Why do i have a feeling and probably wrong as ive been up most of the night but these are CB in South Africa! You can import them if they are not on European soil and although i am sure they would sell unless you had a DWA you would need to house them with someone else whilst the selling happened.

Tom


----------



## SiUK

I was going to say it depends where they have been CB?


----------



## Tom_b

SiUK said:


> I was going to say it depends where they have been CB?


Were rite and for me makes a change :lol2:

Spoke to Will and these are CB South African Black Mambas.
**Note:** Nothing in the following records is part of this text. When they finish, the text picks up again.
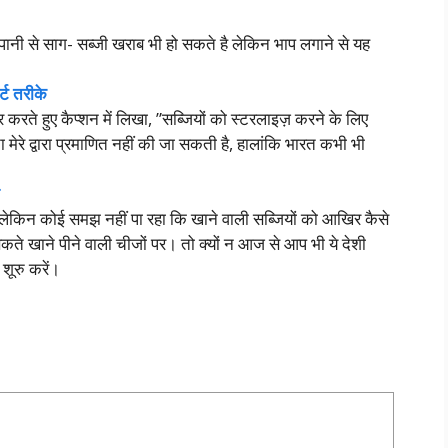
्म पानी से साग- सब्जी खराब भी हो सकते है लेकिन भाप लगाने से यह
्ट तरीके
रते हुए कैप्शन में लिखा, ”सब्जियों को स्टरलाइज़ करने के लिए
 मेरे द्वारा प्रमाणित नहीं की जा सकती है, हालांकि भारत कभी भी
लेकिन कोई समझ नहीं पा रहा कि खाने वाली सब्जियों को आखिर कैसे
सकते खाने पीने वाली चीजों पर। तो क्यों न आज से आप भी ये देशी
 शूरु करें।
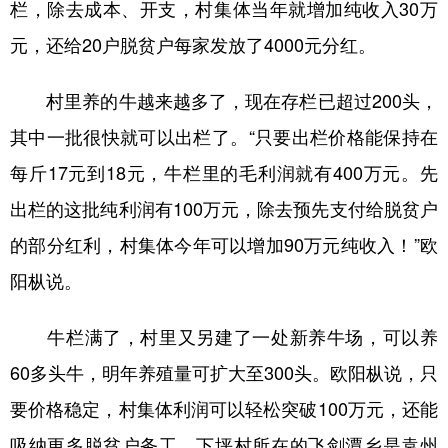
栏，除去成本、开支，村集体当年就增加纯收入30万
元，还给20户脱贫户每家发放了4000元分红。
村里养的牛越来越多了，现在存栏已超过200头，
其中一批很快就可以出栏了。“只要出栏价格能保持在
每斤17元到18元，牛栏里的毛利润就有400万元。先
出栏的这批纯利润有100万元，除去预先支付给脱贫户
的部分红利，村集体今年可以增加90万元纯收入！”欧
阳枞说。
牛栏满了，村里又另建了一处新养牛场，可以养
60多头牛，明年养殖量可扩大至300头。欧阳枞说，只
要价格稳定，村集体利润可以轻松突破100万元，还能
吸纳更多脱贫户务工。下坪村所在的飞剑潭乡是袁州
mmmmm Hopes they can be imported and pet shop license is here on time. :mf_dribble:


----------



## SiUK

they arnt really a snake that massively interests me, I respect how awesome a snake they are, and they are certainly impressive from a size speed and venom point of view so I can see the appeal, but as a venomous keeper, its not something I am desperate to add to my collection.


----------



## southwest vipers

Wills reptiles said:


> One of my mates pair of black mambas has just dropped, does anyone know the regulations to bring venomous snakes into the u.k, are black mambas allowed, and would any1 be interested in buying??Captive bred!!


There were 3 pairs for sale in Houten snake day last month. 2 pairs were captive bred babies, bred by Alfred Wallner this year. I believe he sold one pair for 350 euros. Also Simon Hunter had a pair of adult wild caught for 100 euros. They did not sell. I dont think it would be worth the time and trouble to try to import them from Africa unless they are part of a larger consignment of more valuable animals.


----------



## Tom_b

southwest vipers said:


> There were 3 pairs for sale in Houten snake day last month. 2 pairs were captive bred babies, bred by Alfred Wallner this year. I believe he sold one pair for 350 euros. Also Simon Hunter had a pair of adult wild caught for 100 euros. They did not sell. I dont think it would be worth the time and trouble to try to import them from Africa unless they are part of a larger consignment of more valuable animals.


I have asked about other species available. I am particularly interested in CB dwarf Bitis species hence making a shipment worth it.


----------



## Alex27

i like the look of greens more than blacks


----------



## southwest vipers

Tom_b said:


> I have asked about other species available. I am particularly interested in CB dwarf Bitis species hence making a shipment worth it.


Forget getting Dwarf bitis direct from Africa. Everyone has tried that. I got mine easily enough from Europe.


----------